Behind them is a pile of glittering treasure. Wealth beyond reckoning! It could be yours! Just deal with these goblins first, and remember: these are someone’s mommy and daddy, maybe.
All three of these little monsters (living and dead) have armor and weapons. Once they notice the characters, they drag them into the argument too. The two goblins speak only a little Common, so their speech is mostly Goblin chittering with Common words sprinkled in: “murder,” “treasure,” “a-hole,” that kind of thing. Anyone who speaks Goblin understands that the two goblins are accusing each other of murdering the third. Classic.
So your players are a bunch of spongy-spined Jerrys who want to play fantasy Sherlock Holmes instead of attacking? Fine. Let them try to interrogate the goblins and inspect the body (like that episode of Community Season 5 ep 10)
The goblins just chatter away angrily and blame each other for the murder. With a successful DC 10 Intelligence (Investigation) check, a character searching the body discovers coins scattered near its mouth. If they’re gutsy enough to pry the dead gob’s mouth open, they’ll find it full of coins as well.
If these observations are pointed out to the living goblins, they both act shocked. A hearty and successful DC 10 Wisdom (Insight) check reveals they’re full of s***. A successful DC 12 Charisma (Intimidation or Persuasion) check then pries a confession out of them.
The goblins switch immediately from being argumentative to being ashamed. In halting Common, they admit that they dared their friend to swallow more coins than they did (around 100 gp for each of them). If the characters demand they cough up the gold, the goblins try to make themselves vomit. This creates all kinds of terrible noises, but those coins are happy right where they are: in the tum-tum.
If the characters still don’t attack after all that, the goblins flee the room, left alive to pass on their successful genetics and create more coin-eating idiots.
Much better! Who cares who killed the goblin? They’re all little monsters, get rid of them! Jeez, I hate goblins. Every time you kill a goblin, somewhere out there, a Rick gets his wings. Nice work. If the gobs from area 5 are still breathing, they join in this mayhem after 1d4 rounds of combat.
As the bodies hit the floooor, they make a suspicious jingling sound.
The dead goblin has 200 gp inside them. If killed, each of the other goblins holds 100 gp in their stomach.

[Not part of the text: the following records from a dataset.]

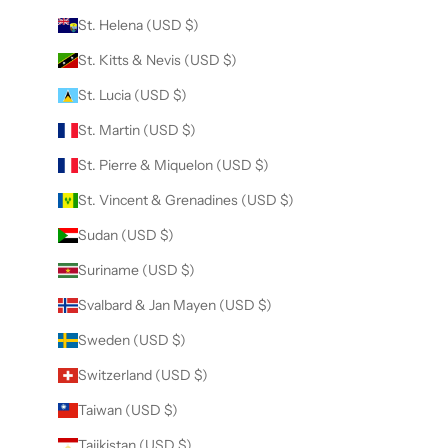
St. Helena (USD $)
St. Kitts & Nevis (USD $)
St. Lucia (USD $)
St. Martin (USD $)
St. Pierre & Miquelon (USD $)
St. Vincent & Grenadines (USD $)
Sudan (USD $)
Suriname (USD $)
Svalbard & Jan Mayen (USD $)
Sweden (USD $)
Switzerland (USD $)
Taiwan (USD $)
Tajikistan (USD $)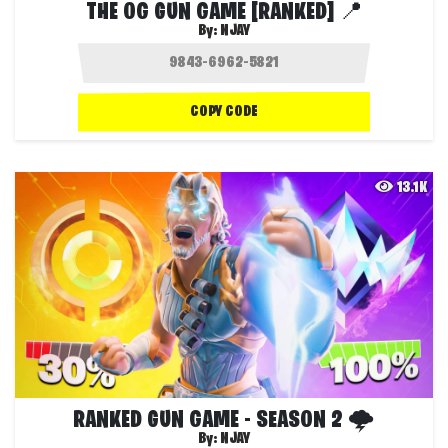
THE OG GUN GAME [RANKED] 📍
By:
NJAY
COPY CODE
13.1K
RANKED GUN GAME - SEASON 2 🌩️
By:
NJAY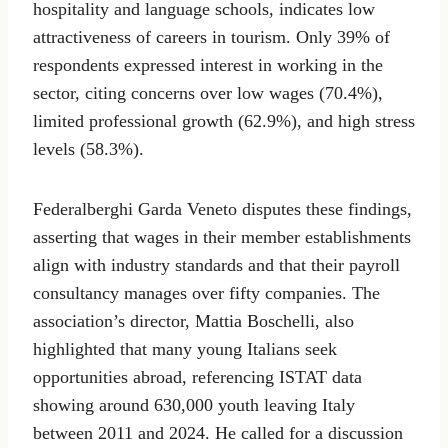
hospitality and language schools, indicates low
attractiveness of careers in tourism. Only 39% of
respondents expressed interest in working in the
sector, citing concerns over low wages (70.4%),
limited professional growth (62.9%), and high stress
levels (58.3%).
Federalberghi Garda Veneto disputes these findings,
asserting that wages in their member establishments
align with industry standards and that their payroll
consultancy manages over fifty companies. The
association’s director, Mattia Boschelli, also
highlighted that many young Italians seek
opportunities abroad, referencing ISTAT data
showing around 630,000 youth leaving Italy
between 2011 and 2024. He called for a discussion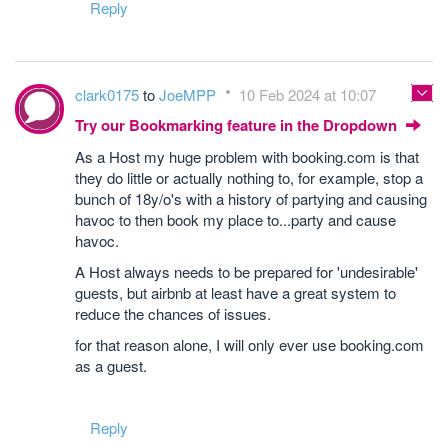
Reply
clark0175
to
JoeMPP
10 Feb 2024 at 10:07
Try our Bookmarking feature in the Dropdown
As a Host my huge problem with booking.com is that
they do little or actually nothing to, for example, stop a
bunch of 18y/o's with a history of partying and causing
havoc to then book my place to...party and cause
havoc.
A Host always needs to be prepared for 'undesirable'
guests, but airbnb at least have a great system to
reduce the chances of issues.
for that reason alone, I will only ever use booking.com
as a guest.
Reply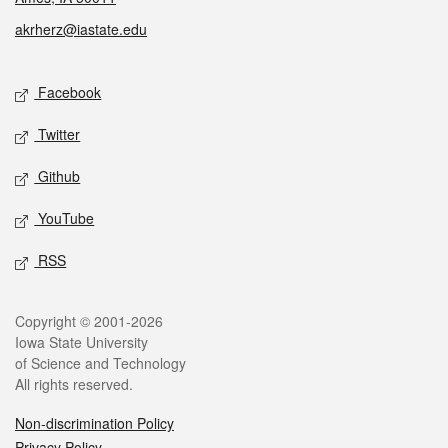
akrherz@iastate.edu
Social media
Facebook
Twitter
Github
YouTube
RSS
Legal
Copyright © 2001-2026
Iowa State University
of Science and Technology
All rights reserved.
Non-discrimination Policy
Privacy Policy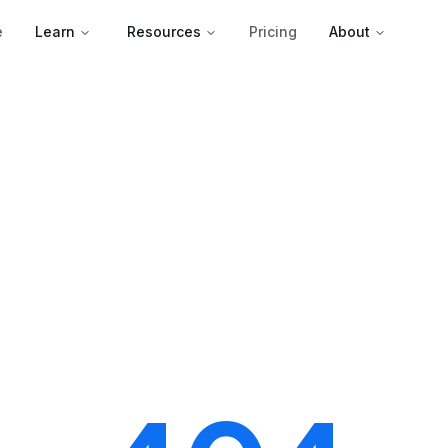
e
Learn
Resources
Pricing
About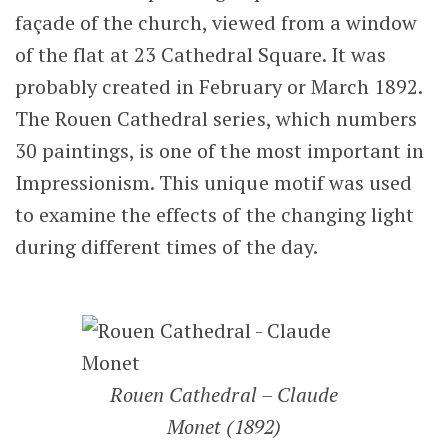
façade of the church, viewed from a window
of the flat at 23 Cathedral Square. It was
probably created in February or March 1892.
The Rouen Cathedral series, which numbers
30 paintings, is one of the most important in
Impressionism. This unique motif was used
to examine the effects of the changing light
during different times of the day.
Rouen Cathedral – Claude
Monet (1892)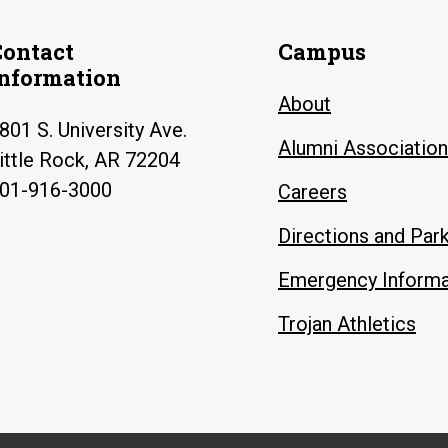
Contact
Campus
Information
About
801 S. University Ave.
Alumni Association
ittle Rock, AR 72204
01-916-3000
Careers
Directions and Par
Emergency Informa
Trojan Athletics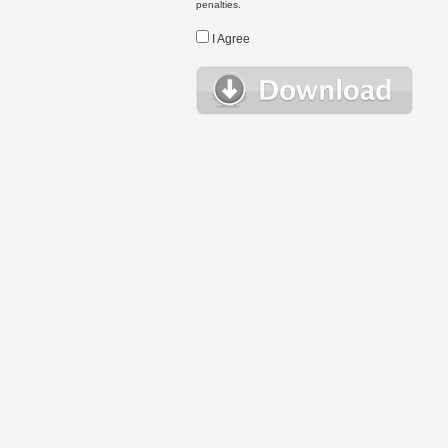
penalties.
I Agree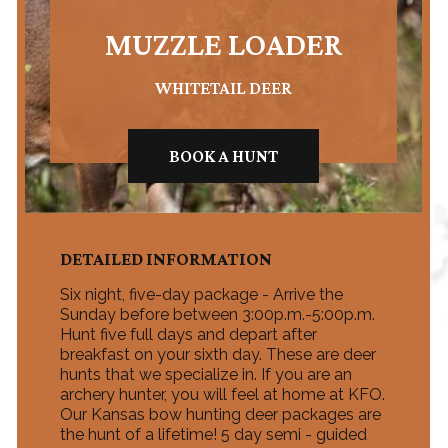
MUZZLE LOADER
WHITETAIL DEER
BOOK A HUNT
DETAILED INFORMATION
Six night, five-day package - Arrive the
Sunday before between 3:00p.m.-5:00p.m.
Hunt five full days and depart after
breakfast on your sixth day. These are deer
hunts that we specialize in. If you are an
archery hunter, you will feel at home at KFO.
Our Kansas bow hunting deer packages are
the hunt of a lifetime! 5 day semi - guided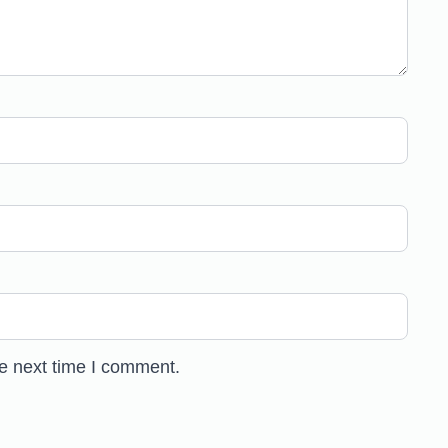
he next time I comment.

All the rest of the glittering pile of treasure in the room turns out to be gold-wrapped chocolate coins, which are worth exactly squat but likely would have been less fatal in a coin-swallowing contest. They are poisonous to dogs, though, so don’t mess around.
Confident that the entire 1st level of the map is explored (the left side), the heroes make their way back to the hallway near rooms 10 and 14. As they catch their breath, they take a minute to either print out a hard copy of their character sheets from DNDBeyond, or they use DNDBeyond online, or they manually copy over relevant stats into Roll20.